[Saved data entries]
=== Begin Enclosure ===

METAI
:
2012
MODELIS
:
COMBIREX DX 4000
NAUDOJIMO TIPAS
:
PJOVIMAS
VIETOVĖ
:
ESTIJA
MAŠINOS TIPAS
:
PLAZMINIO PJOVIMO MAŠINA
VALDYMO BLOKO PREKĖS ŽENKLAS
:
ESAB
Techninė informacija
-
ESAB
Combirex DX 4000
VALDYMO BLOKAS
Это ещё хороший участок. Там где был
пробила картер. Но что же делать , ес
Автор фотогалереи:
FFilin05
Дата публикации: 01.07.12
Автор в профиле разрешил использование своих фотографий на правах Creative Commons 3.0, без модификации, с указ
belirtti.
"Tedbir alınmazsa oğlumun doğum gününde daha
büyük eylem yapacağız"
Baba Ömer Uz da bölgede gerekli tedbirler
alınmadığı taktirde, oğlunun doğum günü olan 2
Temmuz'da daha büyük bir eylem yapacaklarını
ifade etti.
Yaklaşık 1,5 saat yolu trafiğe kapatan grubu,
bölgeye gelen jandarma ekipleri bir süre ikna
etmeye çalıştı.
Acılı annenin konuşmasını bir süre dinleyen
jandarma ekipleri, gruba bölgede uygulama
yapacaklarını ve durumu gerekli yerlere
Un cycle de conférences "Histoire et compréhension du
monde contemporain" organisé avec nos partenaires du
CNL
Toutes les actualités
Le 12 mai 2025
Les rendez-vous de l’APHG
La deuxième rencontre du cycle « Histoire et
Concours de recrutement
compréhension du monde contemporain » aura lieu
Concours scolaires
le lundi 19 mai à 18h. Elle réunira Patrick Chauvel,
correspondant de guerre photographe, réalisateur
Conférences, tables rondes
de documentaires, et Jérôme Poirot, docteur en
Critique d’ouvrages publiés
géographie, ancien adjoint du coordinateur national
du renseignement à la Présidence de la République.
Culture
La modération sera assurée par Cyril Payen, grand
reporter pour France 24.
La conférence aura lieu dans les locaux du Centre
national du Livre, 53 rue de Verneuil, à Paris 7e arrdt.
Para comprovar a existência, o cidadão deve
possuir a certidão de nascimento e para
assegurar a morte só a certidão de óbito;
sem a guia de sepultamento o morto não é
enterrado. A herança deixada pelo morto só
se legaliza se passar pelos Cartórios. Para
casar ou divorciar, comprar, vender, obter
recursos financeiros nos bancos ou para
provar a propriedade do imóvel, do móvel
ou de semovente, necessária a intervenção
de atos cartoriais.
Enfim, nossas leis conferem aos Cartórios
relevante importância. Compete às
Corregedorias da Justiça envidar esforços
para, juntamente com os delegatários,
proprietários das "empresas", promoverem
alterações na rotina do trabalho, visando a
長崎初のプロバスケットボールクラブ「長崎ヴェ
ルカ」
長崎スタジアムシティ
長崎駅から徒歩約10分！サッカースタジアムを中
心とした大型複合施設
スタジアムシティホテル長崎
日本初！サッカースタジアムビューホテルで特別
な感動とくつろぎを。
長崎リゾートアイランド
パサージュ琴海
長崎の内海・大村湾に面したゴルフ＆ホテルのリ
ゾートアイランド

=== End Enclosure ===
=== Begin Enclosure ===

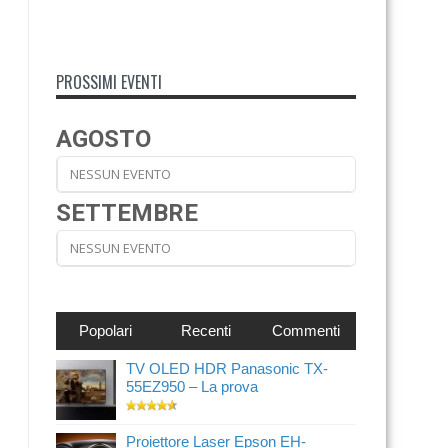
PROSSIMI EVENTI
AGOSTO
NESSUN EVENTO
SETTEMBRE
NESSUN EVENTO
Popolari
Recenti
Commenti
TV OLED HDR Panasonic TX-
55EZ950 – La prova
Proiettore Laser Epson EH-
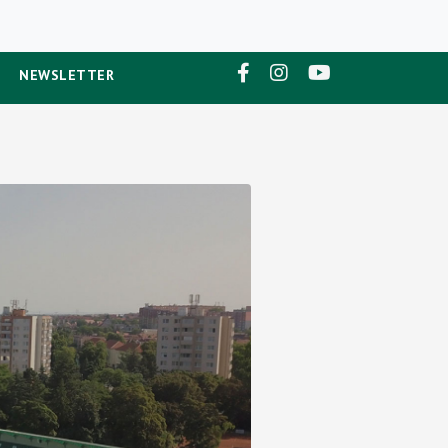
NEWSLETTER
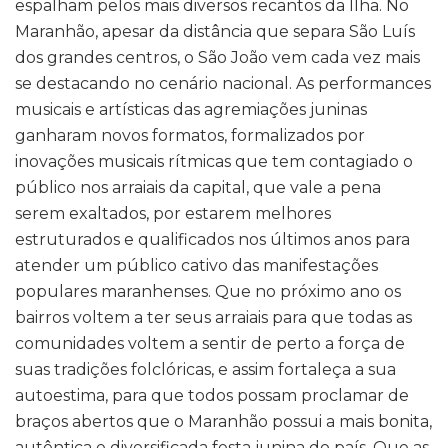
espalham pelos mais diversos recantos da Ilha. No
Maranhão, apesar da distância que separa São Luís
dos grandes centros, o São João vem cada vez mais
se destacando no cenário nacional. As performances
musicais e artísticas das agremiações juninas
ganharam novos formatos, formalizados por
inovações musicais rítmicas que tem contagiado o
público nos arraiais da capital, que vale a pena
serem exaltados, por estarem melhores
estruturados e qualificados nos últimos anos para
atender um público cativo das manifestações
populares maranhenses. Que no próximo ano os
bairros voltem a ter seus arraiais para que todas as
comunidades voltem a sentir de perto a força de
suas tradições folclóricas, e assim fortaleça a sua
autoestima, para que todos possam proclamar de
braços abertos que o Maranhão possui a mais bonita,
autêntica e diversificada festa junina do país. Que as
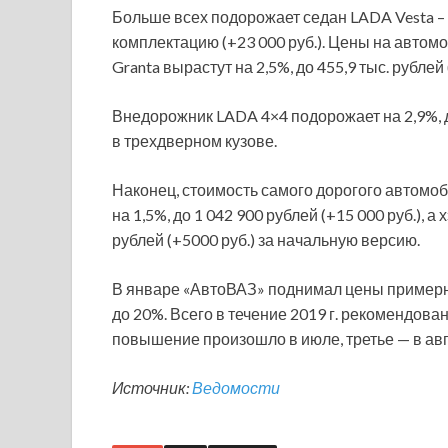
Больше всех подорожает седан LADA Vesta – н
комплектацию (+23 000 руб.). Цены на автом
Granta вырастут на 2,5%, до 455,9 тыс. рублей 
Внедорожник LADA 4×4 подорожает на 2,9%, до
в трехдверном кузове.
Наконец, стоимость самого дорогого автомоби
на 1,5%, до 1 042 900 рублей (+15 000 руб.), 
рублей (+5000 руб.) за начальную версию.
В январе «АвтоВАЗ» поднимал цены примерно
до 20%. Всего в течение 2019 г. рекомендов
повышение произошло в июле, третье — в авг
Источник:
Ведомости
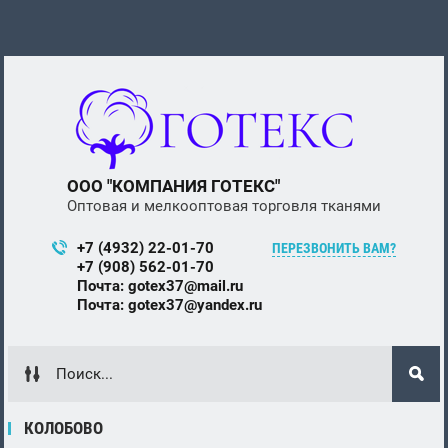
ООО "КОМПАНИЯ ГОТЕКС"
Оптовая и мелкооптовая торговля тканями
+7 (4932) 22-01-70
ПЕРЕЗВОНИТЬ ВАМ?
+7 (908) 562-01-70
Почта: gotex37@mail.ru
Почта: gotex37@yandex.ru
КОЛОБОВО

=== End Enclosure ===
=== Begin Enclosure ===

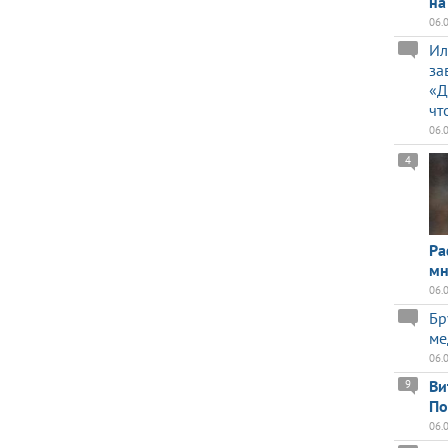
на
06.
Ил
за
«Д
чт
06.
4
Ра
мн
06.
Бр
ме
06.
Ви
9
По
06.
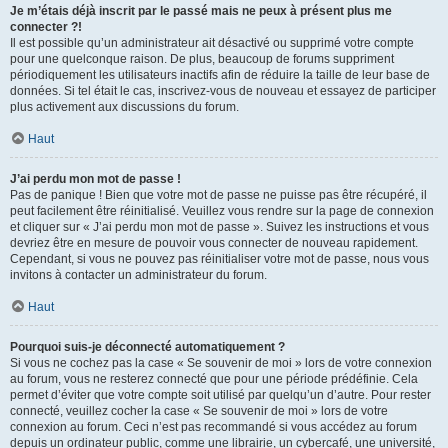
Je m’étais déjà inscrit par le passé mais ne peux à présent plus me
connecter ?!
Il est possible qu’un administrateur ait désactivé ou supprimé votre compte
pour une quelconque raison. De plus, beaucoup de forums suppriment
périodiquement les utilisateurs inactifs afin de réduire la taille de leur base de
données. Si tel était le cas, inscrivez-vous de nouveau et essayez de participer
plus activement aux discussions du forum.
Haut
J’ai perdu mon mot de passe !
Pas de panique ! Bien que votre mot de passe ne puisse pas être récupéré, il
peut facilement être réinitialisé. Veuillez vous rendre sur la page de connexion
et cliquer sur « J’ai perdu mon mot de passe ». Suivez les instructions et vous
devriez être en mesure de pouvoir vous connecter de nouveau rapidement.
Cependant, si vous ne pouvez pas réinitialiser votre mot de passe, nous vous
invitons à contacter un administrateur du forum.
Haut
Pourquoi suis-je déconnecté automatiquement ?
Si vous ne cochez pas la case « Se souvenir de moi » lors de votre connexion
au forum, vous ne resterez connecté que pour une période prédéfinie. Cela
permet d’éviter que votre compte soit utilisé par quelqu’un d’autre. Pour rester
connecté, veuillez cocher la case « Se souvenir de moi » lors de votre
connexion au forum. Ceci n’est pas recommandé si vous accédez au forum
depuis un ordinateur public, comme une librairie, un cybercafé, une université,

=== End Enclosure ===

▶ [REQUIREMENT] Repeat the entries above verbatim, but only from the line that has "Дата публикации: 01.07.12" down to the line that has "de atos cartoriais.", inclusive.

▶ [RESULT]
Дата публикации: 01.07.12
Автор в профиле разрешил использование своих фотографий на правах Creative Commons 3.0, без модификации, с указ
belirtti.
"Tedbir alınmazsa oğlumun doğum gününde daha
büyük eylem yapacağız"
Baba Ömer Uz da bölgede gerekli tedbirler
alınmadığı taktirde, oğlunun doğum günü olan 2
Temmuz'da daha büyük bir eylem yapacaklarını
ifade etti.
Yaklaşık 1,5 saat yolu trafiğe kapatan grubu,
bölgeye gelen jandarma ekipleri bir süre ikna
etmeye çalıştı.
Acılı annenin konuşmasını bir süre dinleyen
jandarma ekipleri, gruba bölgede uygulama
yapacaklarını ve durumu gerekli yerlere
Un cycle de conférences "Histoire et compréhension du
monde contemporain" organisé avec nos partenaires du
CNL
Toutes les actualités
Le 12 mai 2025
Les rendez-vous de l’APHG
La deuxième rencontre du cycle « Histoire et
Concours de recrutement
compréhension du monde contemporain » aura lieu
Concours scolaires
le lundi 19 mai à 18h. Elle réunira Patrick Chauvel,
correspondant de guerre photographe, réalisateur
Conférences, tables rondes
de documentaires, et Jérôme Poirot, docteur en
Critique d’ouvrages publiés
géographie, ancien adjoint du coordinateur national
du renseignement à la Présidence de la République.
Culture
La modération sera assurée par Cyril Payen, grand
reporter pour France 24.
La conférence aura lieu dans les locaux du Centre
national du Livre, 53 rue de Verneuil, à Paris 7e arrdt.
Para comprovar a existência, o cidadão deve
possuir a certidão de nascimento e para
assegurar a morte só a certidão de óbito;
sem a guia de sepultamento o morto não é
enterrado. A herança deixada pelo morto só
se legaliza se passar pelos Cartórios. Para
casar ou divorciar, comprar, vender, obter
recursos financeiros nos bancos ou para
provar a propriedade do imóvel, do móvel
ou de semovente, necessária a intervenção
de atos cartoriais.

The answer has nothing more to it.